> _Exercise instructions_
Search for the word "collapsible" in the entries. Each line that holds it should be copied.

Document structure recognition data
******

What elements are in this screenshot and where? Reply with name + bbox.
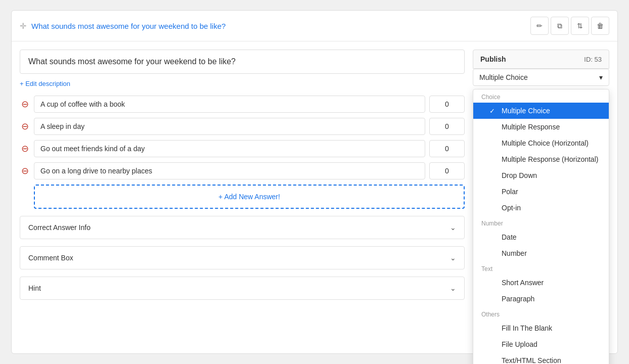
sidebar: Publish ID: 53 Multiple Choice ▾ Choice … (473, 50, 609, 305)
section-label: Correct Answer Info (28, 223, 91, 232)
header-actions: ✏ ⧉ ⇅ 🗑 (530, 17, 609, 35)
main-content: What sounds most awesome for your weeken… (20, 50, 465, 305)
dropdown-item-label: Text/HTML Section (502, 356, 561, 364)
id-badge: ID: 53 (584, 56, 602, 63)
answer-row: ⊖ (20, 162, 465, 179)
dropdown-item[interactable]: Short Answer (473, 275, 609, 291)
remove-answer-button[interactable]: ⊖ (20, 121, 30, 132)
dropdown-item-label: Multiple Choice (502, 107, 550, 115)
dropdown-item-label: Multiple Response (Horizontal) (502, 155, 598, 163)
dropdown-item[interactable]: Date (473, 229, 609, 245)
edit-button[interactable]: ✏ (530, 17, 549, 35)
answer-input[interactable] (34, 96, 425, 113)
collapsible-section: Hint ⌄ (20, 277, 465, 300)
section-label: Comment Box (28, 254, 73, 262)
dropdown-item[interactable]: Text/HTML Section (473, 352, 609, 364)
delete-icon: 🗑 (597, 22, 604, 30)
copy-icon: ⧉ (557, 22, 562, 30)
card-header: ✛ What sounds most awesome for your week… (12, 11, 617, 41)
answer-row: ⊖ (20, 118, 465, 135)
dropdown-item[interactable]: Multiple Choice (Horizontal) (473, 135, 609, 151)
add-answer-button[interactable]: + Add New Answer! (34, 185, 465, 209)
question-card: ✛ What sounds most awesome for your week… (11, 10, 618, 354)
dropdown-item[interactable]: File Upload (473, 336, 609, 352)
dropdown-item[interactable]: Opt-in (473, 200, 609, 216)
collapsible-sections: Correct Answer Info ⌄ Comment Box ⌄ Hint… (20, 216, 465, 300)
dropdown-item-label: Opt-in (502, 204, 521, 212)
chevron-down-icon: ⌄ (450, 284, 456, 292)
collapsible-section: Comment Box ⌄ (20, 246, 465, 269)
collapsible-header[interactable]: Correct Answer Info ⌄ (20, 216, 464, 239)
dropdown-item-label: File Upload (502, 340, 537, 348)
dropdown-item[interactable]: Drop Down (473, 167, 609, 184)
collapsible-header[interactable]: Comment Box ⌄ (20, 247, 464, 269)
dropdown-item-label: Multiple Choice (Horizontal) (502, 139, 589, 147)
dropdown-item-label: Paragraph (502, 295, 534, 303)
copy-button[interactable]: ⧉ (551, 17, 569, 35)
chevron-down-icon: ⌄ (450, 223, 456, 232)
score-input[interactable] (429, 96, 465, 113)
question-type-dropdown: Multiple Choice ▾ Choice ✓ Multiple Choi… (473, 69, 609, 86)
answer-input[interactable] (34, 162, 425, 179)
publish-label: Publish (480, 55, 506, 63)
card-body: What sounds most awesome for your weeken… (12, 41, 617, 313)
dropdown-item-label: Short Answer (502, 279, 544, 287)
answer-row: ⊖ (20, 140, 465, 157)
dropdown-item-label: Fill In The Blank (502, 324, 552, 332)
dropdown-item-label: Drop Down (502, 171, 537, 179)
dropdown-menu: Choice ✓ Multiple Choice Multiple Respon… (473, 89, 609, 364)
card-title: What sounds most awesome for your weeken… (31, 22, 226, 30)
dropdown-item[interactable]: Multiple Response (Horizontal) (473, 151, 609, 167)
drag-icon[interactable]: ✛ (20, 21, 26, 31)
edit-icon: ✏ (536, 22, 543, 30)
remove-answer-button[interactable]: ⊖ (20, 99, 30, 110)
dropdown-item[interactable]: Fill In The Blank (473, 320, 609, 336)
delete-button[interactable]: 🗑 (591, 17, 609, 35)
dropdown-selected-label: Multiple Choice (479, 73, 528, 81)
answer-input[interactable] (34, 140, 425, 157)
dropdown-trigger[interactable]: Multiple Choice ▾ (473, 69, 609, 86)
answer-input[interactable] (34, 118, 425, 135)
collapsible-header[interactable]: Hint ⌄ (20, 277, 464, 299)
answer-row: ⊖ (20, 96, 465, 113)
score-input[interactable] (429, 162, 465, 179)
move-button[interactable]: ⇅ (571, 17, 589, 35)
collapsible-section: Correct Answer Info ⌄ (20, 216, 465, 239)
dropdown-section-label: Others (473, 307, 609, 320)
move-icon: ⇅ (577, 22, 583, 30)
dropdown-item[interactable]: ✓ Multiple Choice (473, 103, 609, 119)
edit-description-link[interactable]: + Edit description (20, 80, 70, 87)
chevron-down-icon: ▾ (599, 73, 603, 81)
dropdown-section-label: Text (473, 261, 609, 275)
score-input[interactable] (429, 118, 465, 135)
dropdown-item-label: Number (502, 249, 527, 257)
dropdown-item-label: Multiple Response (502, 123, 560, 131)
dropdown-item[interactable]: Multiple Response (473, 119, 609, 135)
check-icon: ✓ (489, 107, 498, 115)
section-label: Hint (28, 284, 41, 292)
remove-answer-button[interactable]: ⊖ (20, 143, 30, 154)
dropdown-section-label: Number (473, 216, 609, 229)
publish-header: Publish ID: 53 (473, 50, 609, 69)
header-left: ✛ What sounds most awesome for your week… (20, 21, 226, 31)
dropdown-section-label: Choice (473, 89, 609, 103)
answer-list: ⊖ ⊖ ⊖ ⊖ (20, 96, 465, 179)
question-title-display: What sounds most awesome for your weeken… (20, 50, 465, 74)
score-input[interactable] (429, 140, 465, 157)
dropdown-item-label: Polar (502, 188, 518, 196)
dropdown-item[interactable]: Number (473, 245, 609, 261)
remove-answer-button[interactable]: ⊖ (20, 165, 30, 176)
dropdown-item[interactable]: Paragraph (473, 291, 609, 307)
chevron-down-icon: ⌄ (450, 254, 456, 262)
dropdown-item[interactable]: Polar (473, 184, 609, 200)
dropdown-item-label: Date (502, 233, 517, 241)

******

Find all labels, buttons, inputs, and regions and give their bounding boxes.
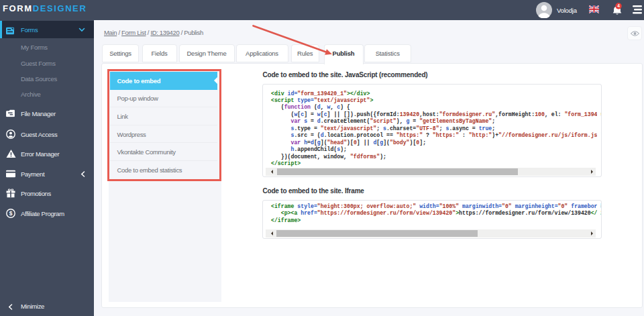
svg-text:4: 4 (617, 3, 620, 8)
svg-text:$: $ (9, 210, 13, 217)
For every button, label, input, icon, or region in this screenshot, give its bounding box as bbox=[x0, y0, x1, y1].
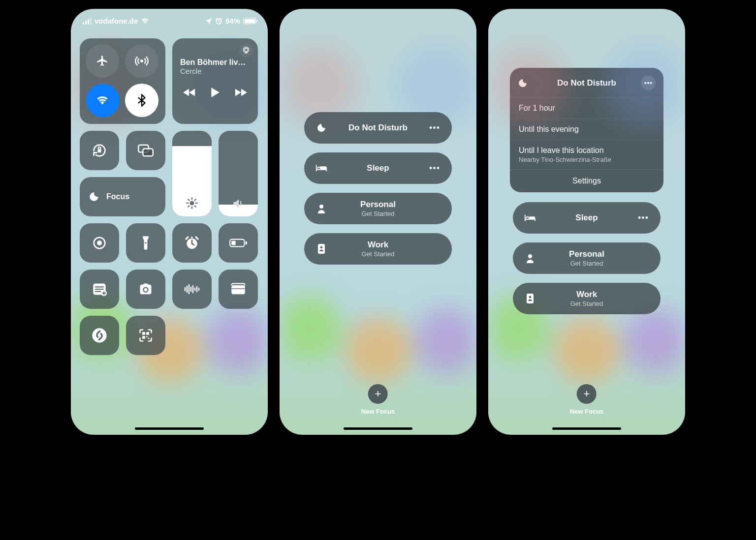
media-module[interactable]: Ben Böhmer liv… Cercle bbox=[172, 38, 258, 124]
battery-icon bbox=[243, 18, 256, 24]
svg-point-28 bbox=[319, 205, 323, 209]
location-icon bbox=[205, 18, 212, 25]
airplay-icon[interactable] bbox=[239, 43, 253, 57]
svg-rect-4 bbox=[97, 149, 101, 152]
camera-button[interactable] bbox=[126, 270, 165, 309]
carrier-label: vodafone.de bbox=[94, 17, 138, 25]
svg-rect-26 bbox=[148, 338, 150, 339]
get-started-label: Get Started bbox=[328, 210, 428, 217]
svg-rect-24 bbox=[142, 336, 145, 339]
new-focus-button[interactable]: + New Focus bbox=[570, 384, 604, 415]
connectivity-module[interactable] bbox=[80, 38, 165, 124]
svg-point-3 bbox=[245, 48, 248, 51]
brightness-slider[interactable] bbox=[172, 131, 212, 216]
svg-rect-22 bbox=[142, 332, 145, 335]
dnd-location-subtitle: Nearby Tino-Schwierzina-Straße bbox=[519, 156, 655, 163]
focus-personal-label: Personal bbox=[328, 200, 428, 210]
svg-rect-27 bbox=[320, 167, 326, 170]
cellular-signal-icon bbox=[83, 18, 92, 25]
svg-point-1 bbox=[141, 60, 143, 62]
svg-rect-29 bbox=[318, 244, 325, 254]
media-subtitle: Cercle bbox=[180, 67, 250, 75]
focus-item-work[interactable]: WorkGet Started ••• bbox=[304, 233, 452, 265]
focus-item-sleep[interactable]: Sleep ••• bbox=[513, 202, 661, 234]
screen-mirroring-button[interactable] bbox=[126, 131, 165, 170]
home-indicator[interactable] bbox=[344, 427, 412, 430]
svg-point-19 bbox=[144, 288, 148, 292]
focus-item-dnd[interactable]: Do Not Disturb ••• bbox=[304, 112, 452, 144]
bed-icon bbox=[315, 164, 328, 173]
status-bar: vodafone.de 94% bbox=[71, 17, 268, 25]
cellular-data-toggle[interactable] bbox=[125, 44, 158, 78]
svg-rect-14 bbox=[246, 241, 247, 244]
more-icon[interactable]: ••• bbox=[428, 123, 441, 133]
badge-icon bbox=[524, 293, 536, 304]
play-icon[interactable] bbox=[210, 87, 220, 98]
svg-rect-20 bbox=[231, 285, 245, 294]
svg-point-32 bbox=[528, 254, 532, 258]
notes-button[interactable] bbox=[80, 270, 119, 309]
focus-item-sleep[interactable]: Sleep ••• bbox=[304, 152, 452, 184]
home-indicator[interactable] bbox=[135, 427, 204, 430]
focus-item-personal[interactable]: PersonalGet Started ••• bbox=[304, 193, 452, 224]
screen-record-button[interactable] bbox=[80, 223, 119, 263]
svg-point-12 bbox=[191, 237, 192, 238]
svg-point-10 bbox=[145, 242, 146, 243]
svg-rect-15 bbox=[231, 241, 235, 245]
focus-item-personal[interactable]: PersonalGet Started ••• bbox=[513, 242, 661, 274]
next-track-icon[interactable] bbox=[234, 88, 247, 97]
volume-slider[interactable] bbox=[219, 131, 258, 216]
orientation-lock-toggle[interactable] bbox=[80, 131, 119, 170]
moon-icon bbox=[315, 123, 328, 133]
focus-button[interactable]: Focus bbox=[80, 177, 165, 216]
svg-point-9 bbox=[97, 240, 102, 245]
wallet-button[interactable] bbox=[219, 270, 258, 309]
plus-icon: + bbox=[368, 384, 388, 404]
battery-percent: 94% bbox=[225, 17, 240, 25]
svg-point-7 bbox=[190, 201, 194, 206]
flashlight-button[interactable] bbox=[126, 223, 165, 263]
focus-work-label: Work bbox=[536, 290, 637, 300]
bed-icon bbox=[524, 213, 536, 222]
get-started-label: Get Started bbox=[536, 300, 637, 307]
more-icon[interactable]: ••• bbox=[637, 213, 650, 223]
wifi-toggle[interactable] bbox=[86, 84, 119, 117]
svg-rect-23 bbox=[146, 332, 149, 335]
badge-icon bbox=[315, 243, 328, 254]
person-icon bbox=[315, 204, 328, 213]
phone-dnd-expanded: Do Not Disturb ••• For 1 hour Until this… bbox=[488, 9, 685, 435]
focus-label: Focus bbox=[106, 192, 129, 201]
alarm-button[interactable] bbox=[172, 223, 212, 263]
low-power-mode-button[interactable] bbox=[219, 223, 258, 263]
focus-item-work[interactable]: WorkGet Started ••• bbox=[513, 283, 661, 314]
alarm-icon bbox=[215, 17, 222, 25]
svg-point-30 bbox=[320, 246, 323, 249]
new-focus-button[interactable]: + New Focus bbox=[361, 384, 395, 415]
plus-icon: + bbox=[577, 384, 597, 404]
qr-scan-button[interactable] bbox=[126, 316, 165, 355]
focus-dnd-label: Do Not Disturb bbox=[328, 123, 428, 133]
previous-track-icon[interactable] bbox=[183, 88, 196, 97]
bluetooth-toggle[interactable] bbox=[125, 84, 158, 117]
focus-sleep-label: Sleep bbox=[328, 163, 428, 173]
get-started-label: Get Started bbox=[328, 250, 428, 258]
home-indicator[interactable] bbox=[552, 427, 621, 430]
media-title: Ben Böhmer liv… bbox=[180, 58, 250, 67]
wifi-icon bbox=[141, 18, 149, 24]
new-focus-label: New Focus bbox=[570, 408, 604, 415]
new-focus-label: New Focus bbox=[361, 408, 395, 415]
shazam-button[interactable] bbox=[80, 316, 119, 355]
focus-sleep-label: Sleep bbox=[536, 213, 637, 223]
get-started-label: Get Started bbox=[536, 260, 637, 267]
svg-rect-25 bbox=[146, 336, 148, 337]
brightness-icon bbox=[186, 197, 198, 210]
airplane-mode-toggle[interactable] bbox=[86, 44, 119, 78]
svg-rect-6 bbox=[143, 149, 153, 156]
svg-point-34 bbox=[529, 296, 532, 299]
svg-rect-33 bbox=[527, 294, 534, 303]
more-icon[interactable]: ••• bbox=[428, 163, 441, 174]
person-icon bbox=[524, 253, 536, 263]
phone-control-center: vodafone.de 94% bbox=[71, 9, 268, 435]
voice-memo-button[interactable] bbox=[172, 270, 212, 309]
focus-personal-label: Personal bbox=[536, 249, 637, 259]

******

> _Solved problem_
collapsible-section: Hint ⌄ (20, 277, 465, 300)
collapsible-sections: Correct Answer Info ⌄ Comment Box ⌄ Hint… (20, 216, 465, 300)
collapsible-section: Comment Box ⌄ (20, 246, 465, 269)
collapsible-header[interactable]: Correct Answer Info ⌄ (20, 216, 464, 239)
collapsible-header[interactable]: Comment Box ⌄ (20, 247, 464, 269)
collapsible-header[interactable]: Hint ⌄ (20, 277, 464, 299)
collapsible-section: Correct Answer Info ⌄ (20, 216, 465, 239)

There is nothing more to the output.